I try to match ancestor-or-self of any element containing certain text string:
In step 1 matching of elements containing text works: //*[contains(text(),"ABC")]
.
But I struggle with the syntax of adding an ancestor. I tried //*ancestor-or-self::[contains(text(),"ABC")]
and //*[contains(text(),"ABC")]/ancestor-or-self
without success.
What is the correct syntax for this?
The code and string I want match can look like:
<p><strong>Vertreten durch:</strong><br>Max Mustermann</p>
So I look for the string Vertreten durch
to catch the parent element <p>...</p>
I created an example xml, and named it test.xml
:
<root>
<line1>
<line11>A</line11>
<line12>B</line12>
</line1>
<line2>
<line21>C</line21>
<line22>D</line22>
</line2>
</root>
Using xmlstarlet, you can do:
D:\TEMP>xml sel -t -m "//*[contains(text(),'D')]/ancestor-or-self::*" -v "name()" -n test.xml
root
line2
line22
D:\TEMP>xml sel -t -m "//*[contains(text(),'A')]/ancestor-or-self::*" -v "name()" -n test.xml
root
line1
line11
D:\TEMP>xml sel -C -t -m "//*[contains(text(),'A')]/ancestor-or-self::*" -v "name()" -n test.xml
<?xml version="1.0"?>
<xsl:stylesheet xmlns:xsl="http://www.w3.org/1999/XSL/Transform" xmlns:exslt="http://exslt.org/common" version="1.0" extension-element-prefixes="exslt">
<xsl:output omit-xml-declaration="yes" indent="no"/>
<xsl:template match="/">
<xsl:for-each select="//*[contains(text(),'A')]/ancestor-or-self::*">
<xsl:call-template name="value-of-template">
<xsl:with-param name="select" select="name()"/>
</xsl:call-template>
<xsl:value-of select="' '"/>
</xsl:for-each>
</xsl:template>
<xsl:template name="value-of-template">
<xsl:param name="select"/>
<xsl:value-of select="$select"/>
<xsl:for-each select="exslt:node-set($select)[position()>1]">
<xsl:value-of select="' '"/>
<xsl:value-of select="."/>
</xsl:for-each>
</xsl:template>
</xsl:stylesheet>
D:\TEMP>
EDIT: With a minimum example from HTML (I made sure it is also valid XML):
D:\TEMP>type test.html
<html>
<head>
<title>test</title>
</head>
<body>
<p><strong>Vertreten durch:</strong><br />Max Mustermann</p>
</body>
</html>
D:\TEMP>xml sel -t -m //*[contains(text(),'Vertreten')] -c .. -n test.html
<p><strong>Vertreten durch:</strong><br/>Max Mustermann</p>
D:\TEMP>xml sel -C -t -m //*[contains(text(),'Vertreten')] -c .. -n test.html
<?xml version="1.0"?>
<xsl:stylesheet xmlns:xsl="http://www.w3.org/1999/XSL/Transform" version="1.0">
<xsl:output omit-xml-declaration="yes" indent="no"/>
<xsl:template match="/">
<xsl:for-each select="//*[contains(text(),'Vertreten')]">
<xsl:copy-of select=".."/>
<xsl:value-of select="' '"/>
</xsl:for-each>
</xsl:template>
</xsl:stylesheet>
Don’t try to process text nodes; use the string value of elements instead.

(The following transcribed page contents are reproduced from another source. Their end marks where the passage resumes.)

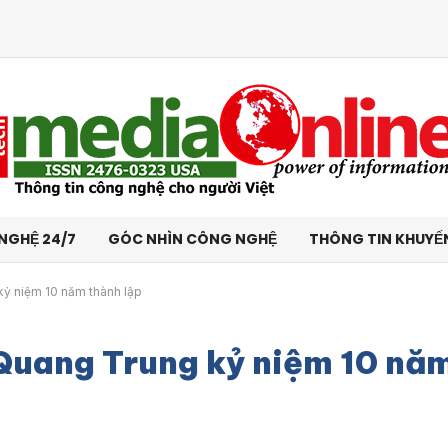
NGHỆ 24/7
GÓC NHÌN CÔNG NGHỆ
THÔNG TIN KHUYẾ
ỷ niệm 10 năm thành lập
Quang Trung kỷ niệm 10 nă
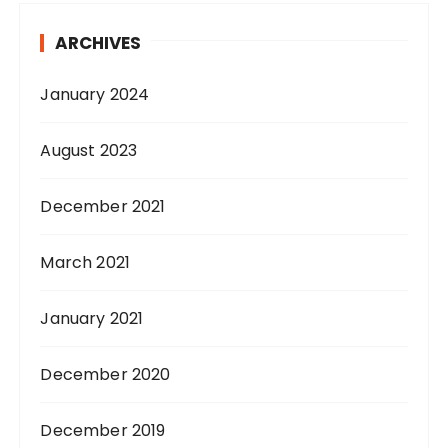
ARCHIVES
January 2024
August 2023
December 2021
March 2021
January 2021
December 2020
December 2019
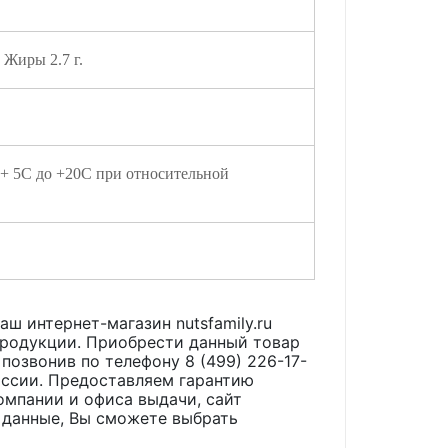
, Жиры 2.7 г.
 + 5С до +20С при относительной
Наш интернет-магазин nutsfamily.ru
продукции. Приобрести данный товар
 позвонив по телефону 8 (499) 226-17-
оссии. Предоставляем гарантию
омпании и офиса выдачи, сайт
 данные, Вы сможете выбрать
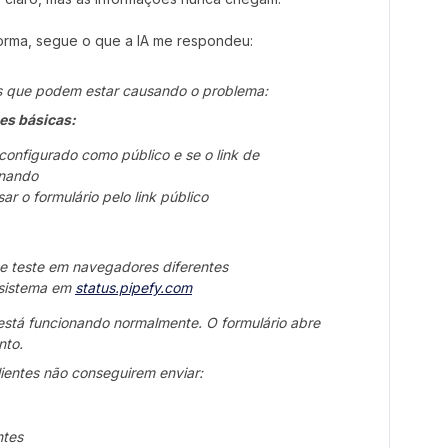
aforma, segue o que a IA me respondeu:
as que podem estar causando o problema:
es básicas:
 configurado como público e se o link de
onando
r o formulário pelo link público
e teste em navegadores diferentes
 sistema em
status.pipefy.com
e está funcionando normalmente. O formulário abre
nto.
ientes não conseguirem enviar:
ntes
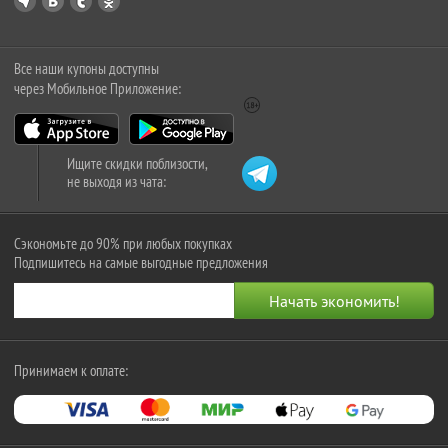
Все наши купоны доступны
через Мобильное Приложение:
Ищите скидки поблизости,
не выходя из чата:
Сэкономьте до 90% при любых покупках
Подпишитесь на самые выгодные предложения
Принимаем к оплате:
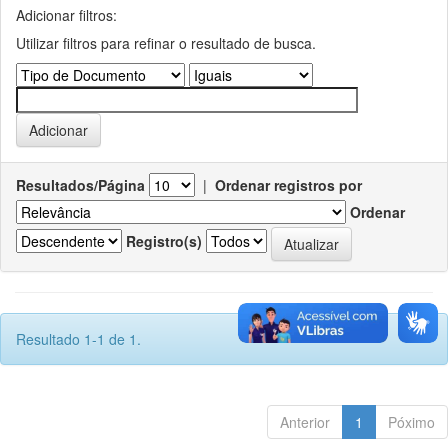
Adicionar filtros:
Utilizar filtros para refinar o resultado de busca.
Resultados/Página
|
Ordenar registros por
Ordenar
Registro(s)
Resultado 1-1 de 1.
Anterior
1
Póximo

If the string value of an element E contains the substring Vertreten durch:
, then the string value of all ancestors of E also contains this substring. So I think you simply need
//*[contains(., 'Vertreten durch:')]
If that doesn’t answer the question, then the question needs to be clearer. An example would help.
Can you add your XML (or a smaller version of it), with the output of the XPATH expression that your are searching for ?
Or take a look at: Difference between ancestor and ancestor-or-self
@Luuk: example added